The text has been changed often after the 10th century, and new sections probably replaced older ones. The 13th century Yadava dynasty scholar Hemadri quoted large parts of the then-existing Brahmanda Purana, but these parts are not found in currently surviving versions of the same text. This suggests that the 13th-century version of this Purana was different in many respects than extant manuscripts.

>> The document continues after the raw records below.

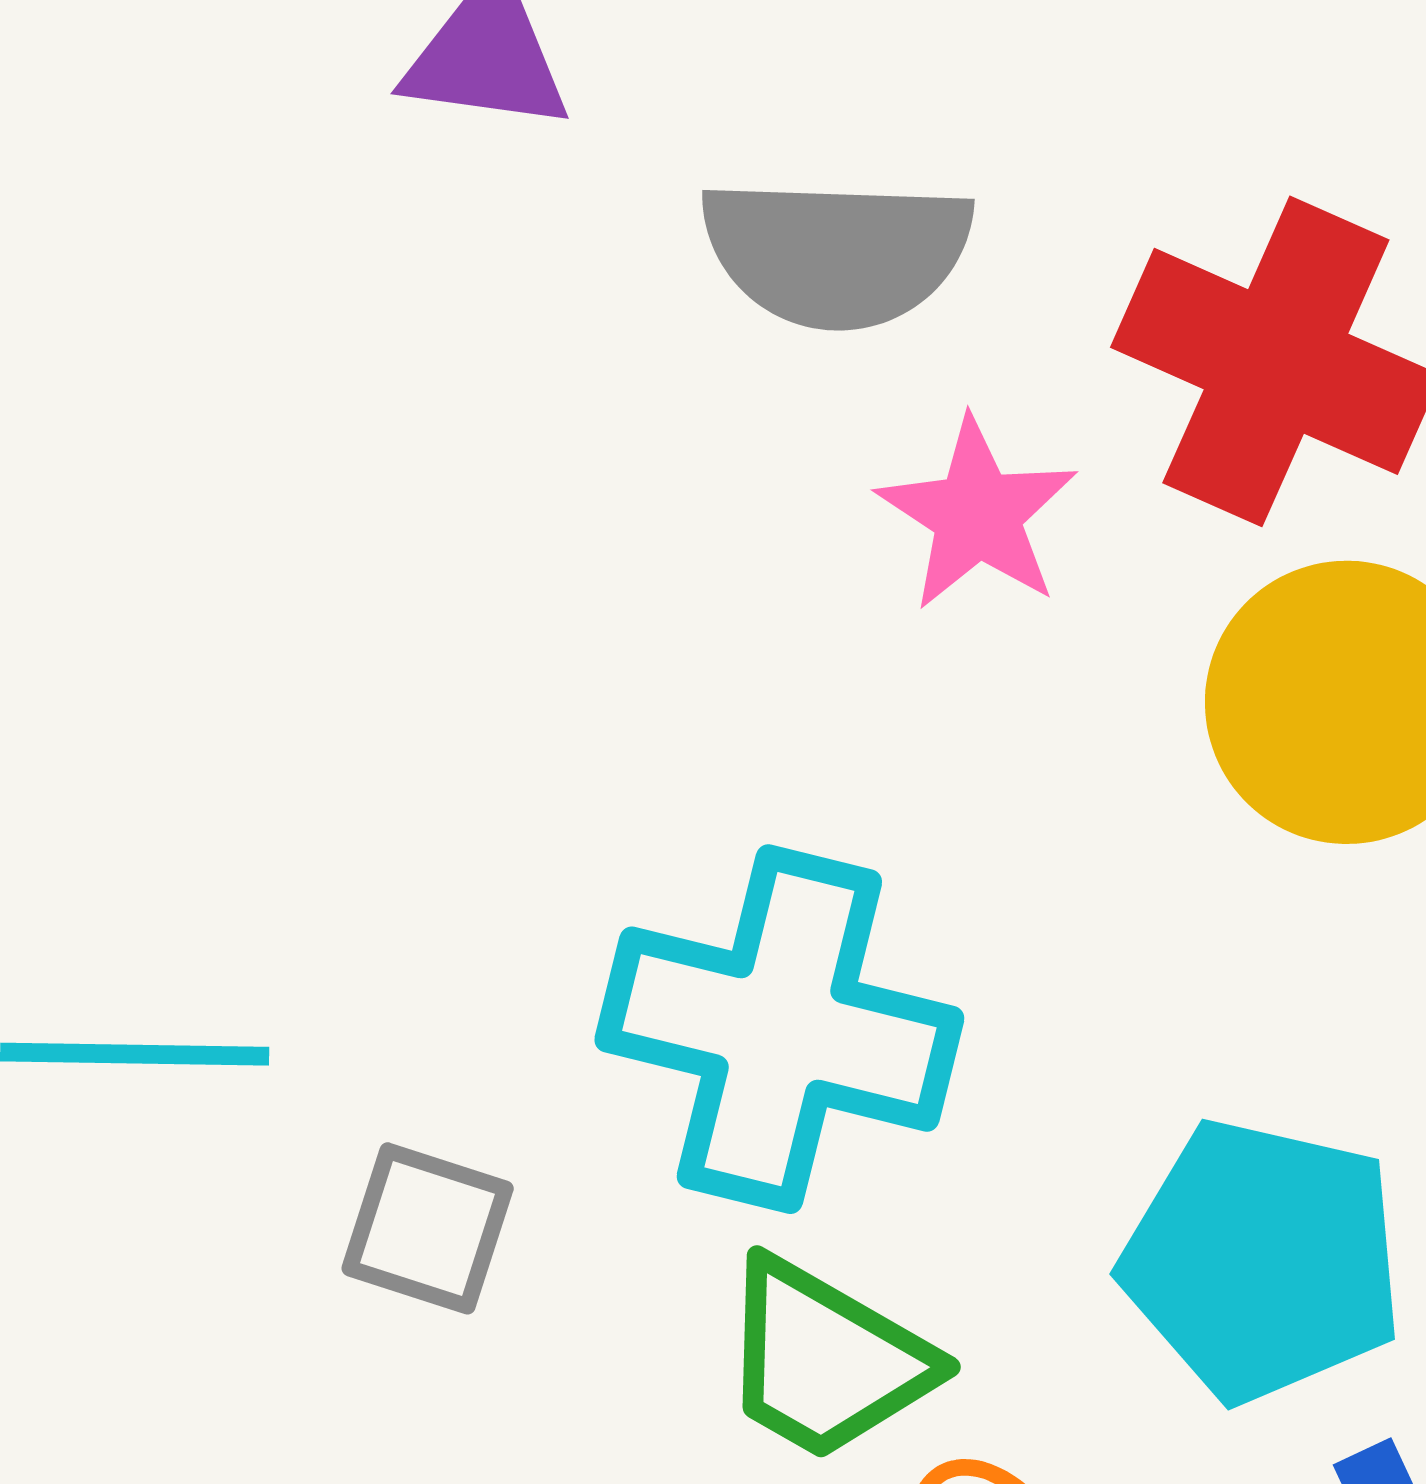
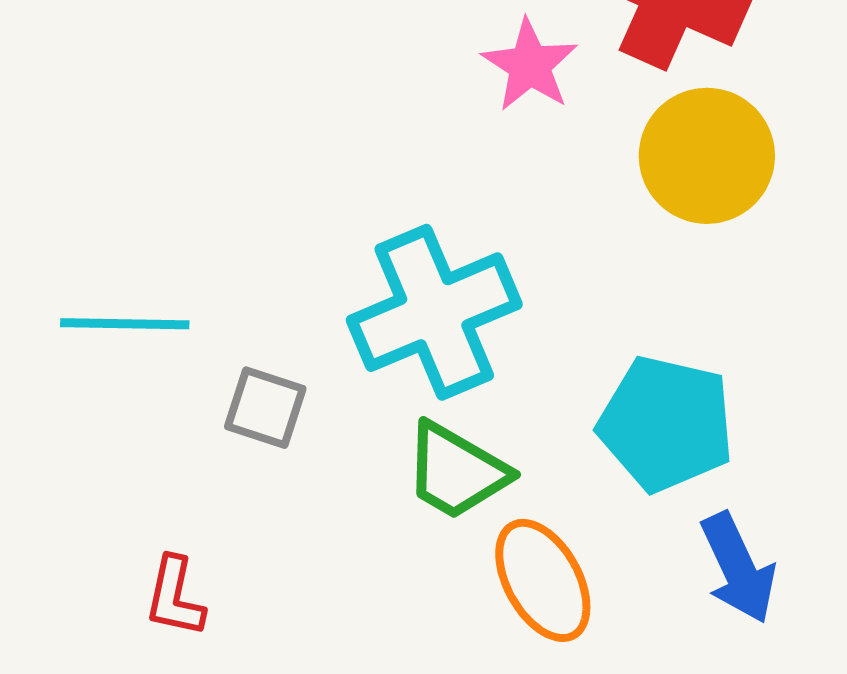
cyan cross: (779, 1029) -> (434, 312), turned -37

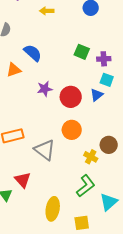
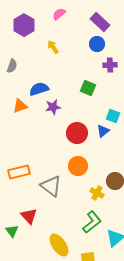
yellow arrow: (47, 11) -> (53, 47), turned 56
blue semicircle: (33, 53) -> (39, 89), turned -60
purple cross: (104, 59) -> (110, 65), moved
purple star: (45, 89) -> (53, 107), moved
yellow ellipse: (53, 209) -> (59, 245), turned -45

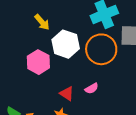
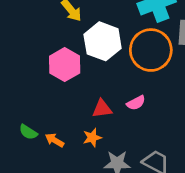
red triangle: (67, 94) -> (102, 109), turned -42

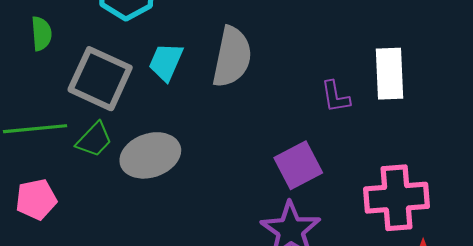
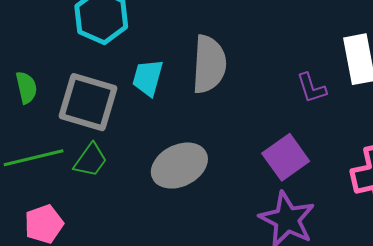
green semicircle: (41, 34) -> (26, 88), moved
gray ellipse: (150, 155) -> (179, 166), moved

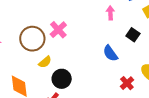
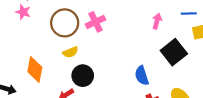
black square: (133, 35) -> (174, 52), size x1.6
blue semicircle: (110, 53) -> (142, 76), moved

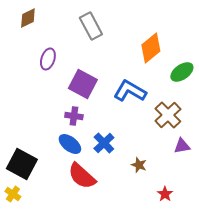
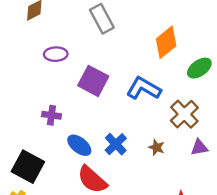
purple ellipse: (48, 59) -> (56, 54), turned 70
purple cross: (74, 116) -> (51, 115), moved
brown star: (139, 165) -> (156, 147), moved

The Adhyatma-ramayana, the most important embedded set of chapters in the extant versions of the Purana, is considered to have been composed centuries later, possibly in the 15th century, and is attributed to Ramananda – the Advaita scholar and the founder of the Ramanandi Sampradaya, the largest monastic group in Hinduism and in Asia in modern times. The Adhyatma-ramayana thus was added to this Purana later, and it is an important document to the Rama-related tradition within Hinduism.

A Javanese Brahmanda palm-leaf manuscript was discovered in Indonesia in the mid-19th century by colonial-era Dutch scholars, along with other Puranas. The Sanskrit originals of these are either lost or yet to be discovered. The Javanese Brahmanda was translated by the Dutch Sanskrit scholar Jan Gonda and compared to Sanskrit texts found in India.